Many planners report adjustments to their meeting plans, including shorter trips and smaller groups, to deal with cutbacks:
Percentage who plan to shorten the length of the meeting
| Corporate planners | 52% |
| Financial and insurance planners | 28% |
| Association planners | 6% |
| Religious planners | 21% |
Percentage who plan to reduce the number of attendees
| Corporate planners | 48% |
| Financial and insurance planners | 28% |
Percentage who plan to choose more affordable destinations
| Corporate planners | 65% |
| Association planners | 34% |
| Religious planners | 42% |
Source: All data is from MeetingsNet magazines' online reader polls conducted in late October and early November 2008, except those for financial and insurance planners where we used answers to a poll taken on-site an the Financial and Insurance Conference Planners annual meeting in November.
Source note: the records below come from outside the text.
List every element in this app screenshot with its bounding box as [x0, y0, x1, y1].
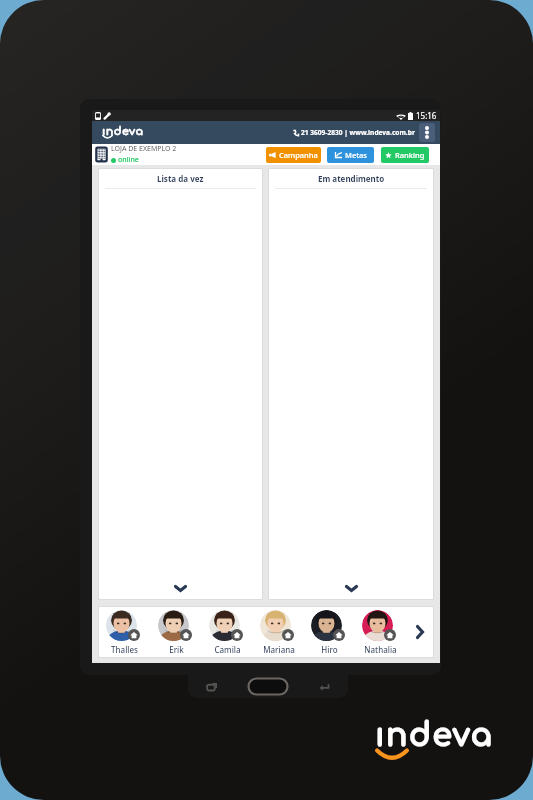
staticText: Erik [169, 644, 184, 655]
button[interactable]: Mariana [253, 610, 304, 655]
staticText: 15:16 [416, 110, 437, 121]
button[interactable]: Ranking [381, 147, 429, 163]
staticText: Metas [345, 150, 367, 160]
staticText: Mariana [263, 644, 295, 655]
button[interactable]: Recent apps [201, 678, 223, 696]
button[interactable]: Erik [150, 610, 202, 655]
button[interactable]: Home [247, 677, 289, 696]
button[interactable]: Expand list [98, 576, 263, 600]
staticText: Lista da vez [157, 173, 204, 184]
button[interactable]: Expand list [268, 576, 434, 600]
button[interactable]: Camila [202, 610, 253, 655]
button[interactable]: Back [313, 678, 335, 696]
staticText: Hiro [321, 644, 338, 655]
staticText: ındeva [375, 718, 494, 754]
button[interactable]: Campanha [266, 147, 321, 163]
button[interactable]: Metas [327, 147, 374, 163]
staticText: LOJA DE EXEMPLO 2 [111, 144, 177, 154]
button[interactable]: Hiro [304, 610, 355, 655]
staticText: Campanha [279, 150, 318, 160]
staticText: Thalles [111, 644, 138, 655]
staticText: Camila [214, 644, 241, 655]
button[interactable]: Thalles [98, 610, 150, 655]
staticText: Em atendimento [318, 173, 385, 184]
staticText: Nathalia [364, 644, 397, 655]
button[interactable]: More options [419, 123, 435, 142]
button[interactable]: Next page [406, 606, 434, 658]
staticText: online [118, 155, 139, 165]
staticText: 21 3609-2830 | www.indeva.com.br [301, 128, 415, 137]
staticText: ındeva [102, 125, 144, 137]
staticText: Ranking [395, 150, 425, 160]
button[interactable]: Nathalia [355, 610, 406, 655]
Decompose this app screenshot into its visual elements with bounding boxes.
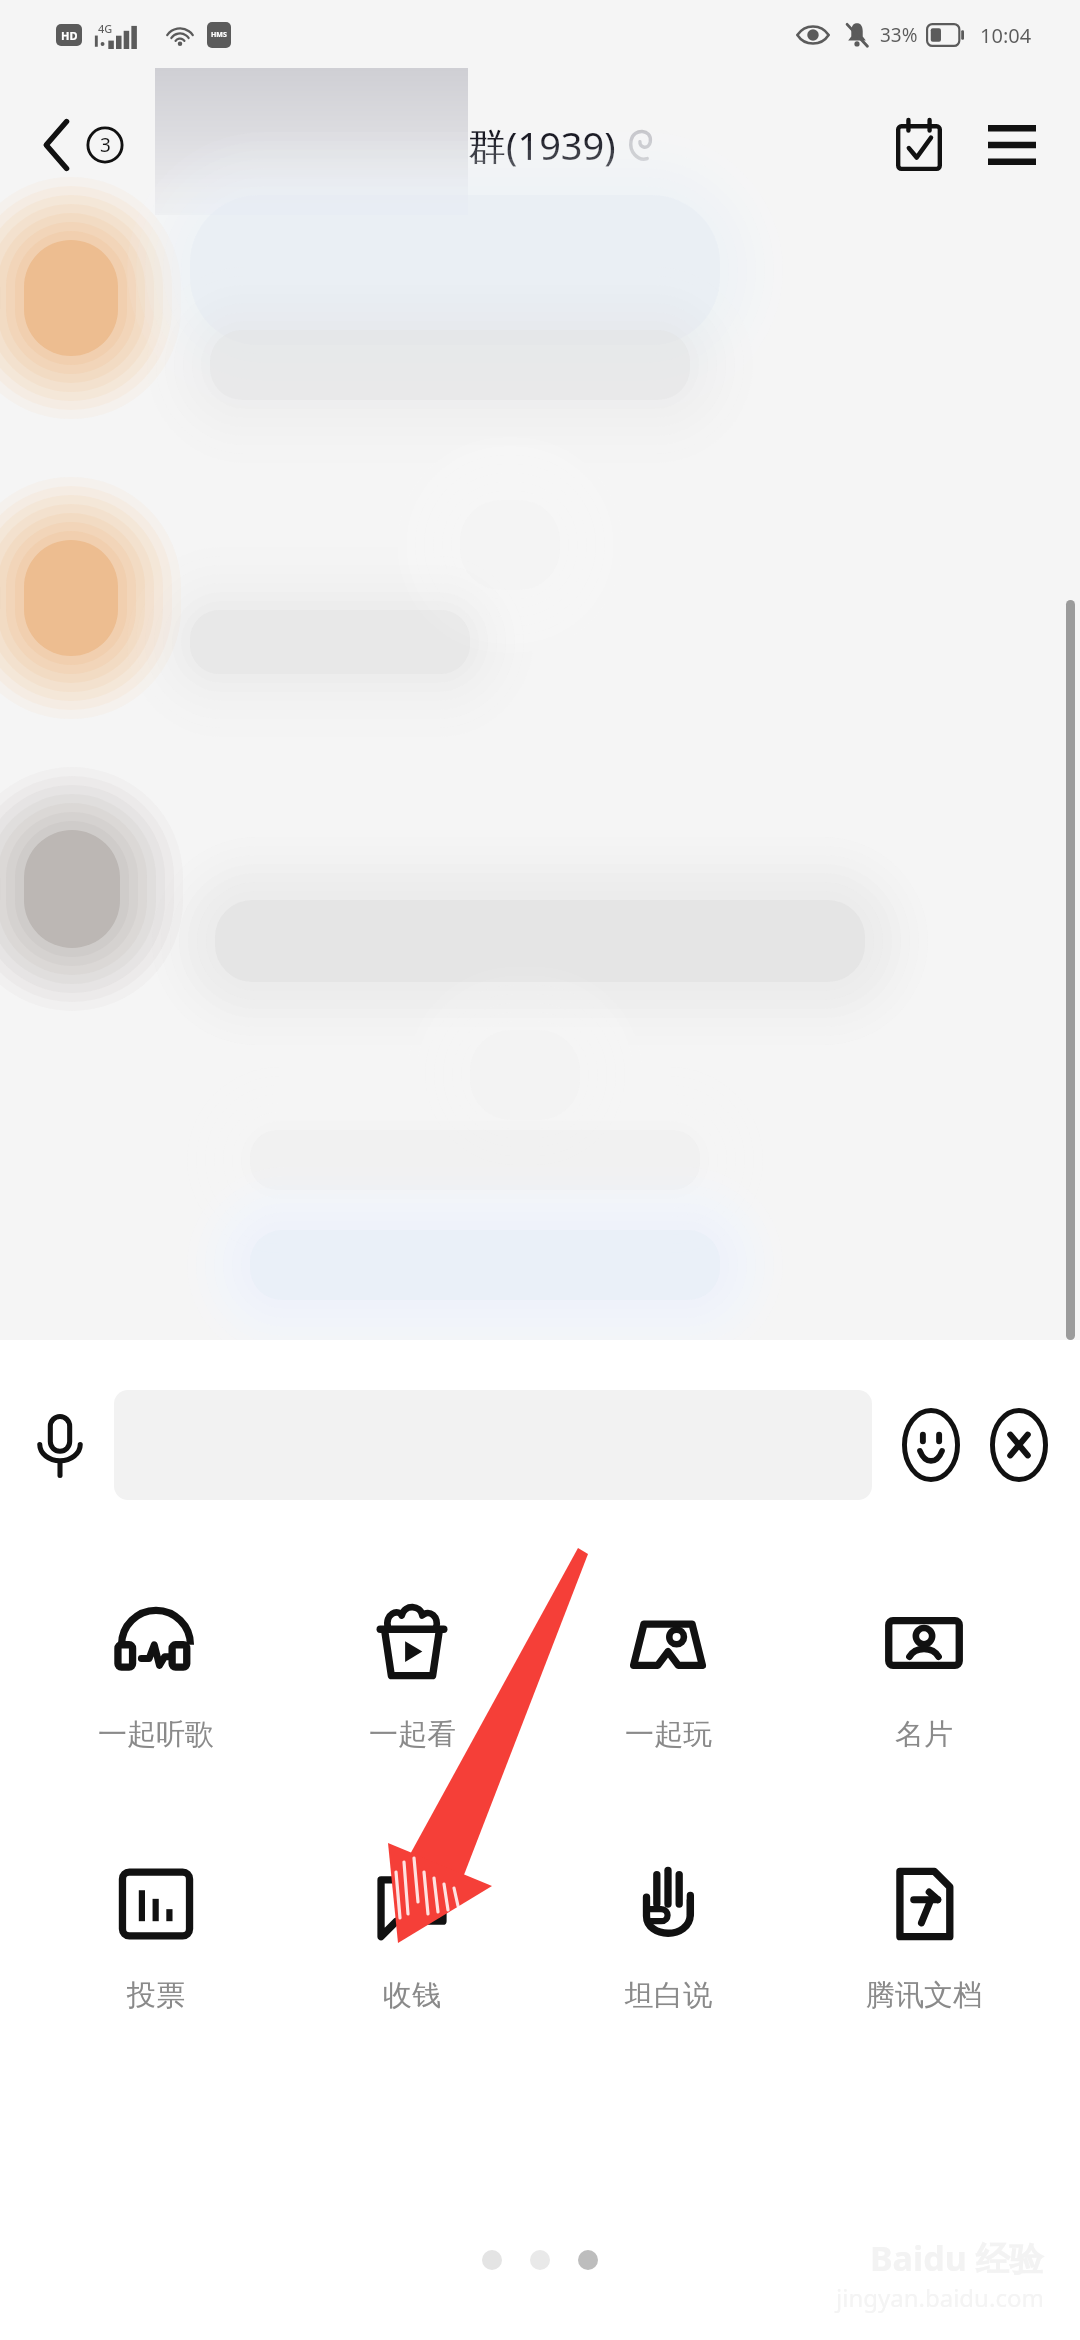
staticText: HD <box>61 28 78 43</box>
staticText: Baidu 经验 <box>870 2235 1044 2281</box>
button[interactable]: 收钱 <box>312 1851 512 2024</box>
staticText: 10:04 <box>980 22 1032 49</box>
button[interactable]: 一起玩 <box>568 1590 768 1763</box>
staticText: 坦白说 <box>625 1977 712 2014</box>
button[interactable]: Tasks <box>882 105 956 185</box>
staticText: 收钱 <box>383 1977 441 2014</box>
button[interactable]: 一起听歌 <box>56 1590 256 1763</box>
staticText: 名片 <box>895 1716 953 1753</box>
staticText: 一起玩 <box>625 1716 712 1753</box>
staticText: 投票 <box>127 1977 185 2014</box>
staticText: 一起听歌 <box>98 1716 214 1753</box>
button[interactable]: Close panel <box>978 1396 1060 1494</box>
staticText: 群(1939) <box>468 119 616 171</box>
staticText: 腾讯文档 <box>866 1977 982 2014</box>
staticText: jingyan.baidu.com <box>836 2281 1044 2314</box>
button[interactable]: 投票 <box>56 1851 256 2024</box>
button[interactable]: Emoji <box>890 1396 972 1494</box>
button[interactable]: Menu <box>974 111 1050 179</box>
staticText: HMS <box>211 30 227 40</box>
staticText: 4G <box>98 21 113 36</box>
button[interactable]: 腾讯文档 <box>824 1851 1024 2024</box>
button[interactable]: Back <box>34 109 132 181</box>
button[interactable]: 一起看 <box>312 1590 512 1763</box>
button[interactable]: Voice message <box>20 1396 100 1494</box>
button[interactable]: 名片 <box>824 1590 1024 1763</box>
staticText: 3 <box>100 132 111 158</box>
staticText: 一起看 <box>369 1716 456 1753</box>
staticText: 33% <box>880 22 918 48</box>
button[interactable]: 坦白说 <box>568 1851 768 2024</box>
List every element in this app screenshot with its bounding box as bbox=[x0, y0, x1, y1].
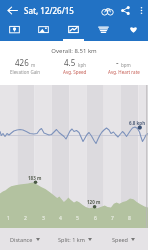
staticText: Avg. Speed bbox=[63, 69, 87, 75]
staticText: Overall: 8.51 km bbox=[0, 47, 148, 55]
staticText: Distance bbox=[10, 236, 33, 243]
staticText: 7 bbox=[111, 215, 114, 222]
staticText: Elevation Gain bbox=[10, 69, 41, 75]
staticText: 4 bbox=[59, 215, 62, 222]
staticText: 5 bbox=[76, 215, 79, 222]
staticText: m bbox=[31, 62, 36, 68]
button[interactable]: Photos bbox=[29, 20, 58, 41]
staticText: 6 bbox=[94, 215, 97, 222]
button[interactable]: Speed bbox=[99, 228, 148, 250]
button[interactable]: More options bbox=[134, 0, 148, 20]
staticText: bpm bbox=[121, 62, 131, 68]
button[interactable]: Split: 1 km bbox=[50, 228, 99, 250]
staticText: Avg. Heart rate bbox=[108, 69, 140, 75]
staticText: 183 m bbox=[28, 175, 42, 181]
button[interactable]: Distance bbox=[0, 228, 50, 250]
button[interactable]: Map bbox=[0, 20, 29, 41]
button[interactable]: Share bbox=[117, 0, 134, 20]
staticText: - bbox=[116, 57, 119, 68]
staticText: Sat, 12/26/15 bbox=[24, 5, 74, 16]
staticText: Speed bbox=[112, 236, 128, 243]
button[interactable]: Charts bbox=[58, 20, 88, 41]
button[interactable]: Activity type bbox=[98, 0, 117, 20]
staticText: 6.8 kph bbox=[129, 120, 146, 126]
staticText: 2 bbox=[24, 215, 27, 222]
staticText: 426 bbox=[15, 57, 29, 68]
staticText: 3 bbox=[42, 215, 45, 222]
staticText: 120 m bbox=[87, 199, 101, 205]
staticText: 1 bbox=[7, 215, 10, 222]
staticText: kph bbox=[78, 62, 86, 68]
button[interactable]: Splits bbox=[88, 20, 118, 41]
button[interactable]: Heart rate bbox=[118, 20, 148, 41]
staticText: Split: 1 km bbox=[58, 236, 85, 243]
button[interactable]: Back bbox=[0, 0, 24, 20]
staticText: 4.5 bbox=[64, 57, 76, 68]
staticText: 8 bbox=[128, 215, 131, 222]
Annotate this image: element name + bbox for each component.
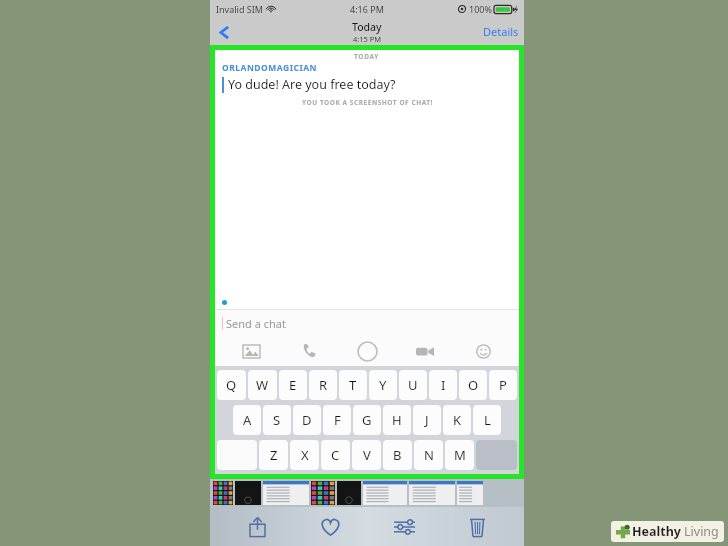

For more on how corporations plan to spend their incentive dollars in 2009, check out our Incentive Trends Survey starting on page 20.
EIM Layoffs
Faced with the cancellation of a large 2009 travel-reward program for a West Coast automotive client, Excellence in Motivation laid off 34 of its 250 employees in November.
According to Bob Miller, EIM president and CEO, these are the first-ever layoffs for the 15-year-old Dayton, Ohio-based provider of incentive and performance improvement services. (EIM is a member of this magazine's “CMI 25” list of the most influential meeting and incentive companies in North America.) “We had a late cancellation and had to make some adjustments to our cost structure,” he says. “There is no positive spin on that. We hate doing it.” The layoffs affected travel management professionals and support staff.
But while travel-reward programs are off, the company is seeing growth in its marketing and technology services divisions and is hiring in those areas. “Unfortunately, it's a skill-set mismatch,” says Miller of the company's inability to redeploy laid-off employees into the new roles.